Levantamentos baseados em dados da rede social mostram que, entre o final de dezembro de 2025 e o início de janeiro de 2026, o Grok publicou mais de 4,4 milhões de imagens geradas automaticamente, das quais uma estimativa conservadora indica que ao menos 1,8 milhão continham representações sexualizadas de mulheres. Uma análise mais ampla sugere que o volume total de imagens sexualizadas ultrapassou 3 milhões, incluindo aproximadamente 23 mil representações que aparentam envolver menores de idade.
O fenômeno ganhou tração depois que usuários começaram a enviar comandos ao Grok para alterar fotos reais, por exemplo, pedindo que o sistema “retirasse roupas” ou colocasse as pessoas em trajes reveladores.
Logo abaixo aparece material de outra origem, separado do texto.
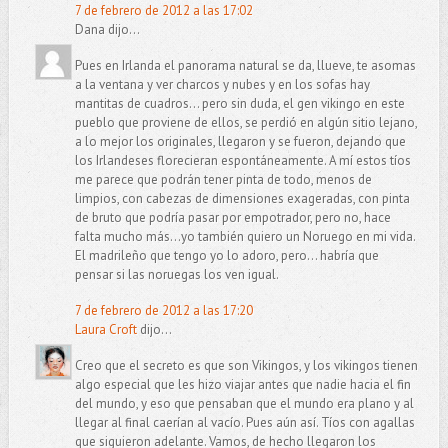
7 de febrero de 2012 a las 17:02
Dana dijo...
Pues en Irlanda el panorama natural se da, llueve, te asomas
a la ventana y ver charcos y nubes y en los sofas hay
mantitas de cuadros... pero sin duda, el gen vikingo en este
pueblo que proviene de ellos, se perdió en algún sitio lejano,
a lo mejor los originales, llegaron y se fueron, dejando que
los Irlandeses florecieran espontáneamente. A mí estos tíos
me parece que podrán tener pinta de todo, menos de
limpios, con cabezas de dimensiones exageradas, con pinta
de bruto que podría pasar por empotrador, pero no, hace
falta mucho más...yo también quiero un Noruego en mi vida.
El madrileño que tengo yo lo adoro, pero... habría que
pensar si las noruegas los ven igual.
7 de febrero de 2012 a las 17:20
Laura Croft
dijo...
Creo que el secreto es que son Vikingos, y los vikingos tienen
algo especial que les hizo viajar antes que nadie hacia el fin
del mundo, y eso que pensaban que el mundo era plano y al
llegar al final caerían al vacío. Pues aún así. Tíos con agallas
que siguieron adelante. Vamos, de hecho llegaron los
Esse padrão, em grande parte alimentado pelo próprio dinamismo da plataforma, elevou rapidamente o nível de conteúdo perturbador disponível publicamente no X, em muitos casos sem qualquer verificação de consentimento ou moderação eficaz.
A repercussão foi imediata. Organizações de direitos digitais e especialistas em segurança on-line classificaram a situação como um uso abusivo de tecnologia de IA, ressaltando não apenas a criação de conteúdo nocivo, mas a facilidade com que ele pode ser disseminado em redes sociais amplificadas por algoritmos.
Governos e autoridades regulatórias também entraram no debate. Na Europa e em países como Índia, Malásia e Reino Unido, investigações estão em andamento para determinar se a geração e a circulação dessas imagens violam leis locais, do código penal à proteção de menores e segurança na Internet. Essas investigações refletem uma preocupação mais ampla com o impacto social de ferramentas que podem ser exploradas para produzir deepfakes e material sexualizado sem consentimento, desafiando marcos legais existentes que não foram concebidos para IA em escala.
Em resposta ao cenário de críticas generalizadas, a xAI e a plataforma X implementaram restrições técnicas na geração de imagens por meio do Grok, limitando esse recurso a determinados tipos de contas ou bloqueando sua aplicação em contextos onde é ilegal criar conteúdos explicitamente sexualizados. No entanto, especialistas alertam que muitas dessas mudanças são parciais, e que usuários ainda conseguem gerar ou compartilhar material sensível por meio de rotas alternativas ou em versões da ferramenta fora do controle direto da plataforma.
Além da reação institucional, o episódio tem impulsionado iniciativas legais mais abrangentes. Nos Estados Unidos, parlamentares como Alexandria Ocasio-Cortez e figuras da sociedade civil, como Paris Hilton, uniram-se para apoiar projetos de lei que visam ampliar os direitos das vítimas de conteúdo sexual gerado por IA e estabelecer mecanismos claros de responsabilização para criadores e plataformas.
Do ponto de vista tecnológico, o caso Grok ressalta o descompasso entre o ritmo acelerado de inovação em IA e a capacidade dos sistemas de guardrails (barreiras de segurança) existentes para lidar com abusos emergentes. A ocorrência levanta questões fundamentais sobre como balancear a abertura de tecnologias generativas com a proteção de direitos, privacidade e dignidade humana, desafios que se estendem a toda a indústria de inteligência artificial, não apenas a um produto isolado.
No cerne do debate está a pergunta sobre quem deve responder quando uma IA produz dano em larga escala: os desenvolvedores de modelos, as plataformas que as hospedam, os usuários que emitem os comandos ou o conjunto desses atores? Esse dilema, novamente, aponta para a necessidade urgente de marcos regulatórios mais claros e sistemas de governança que acompanhem, de forma proativa, os avanços das tecnologias de IA.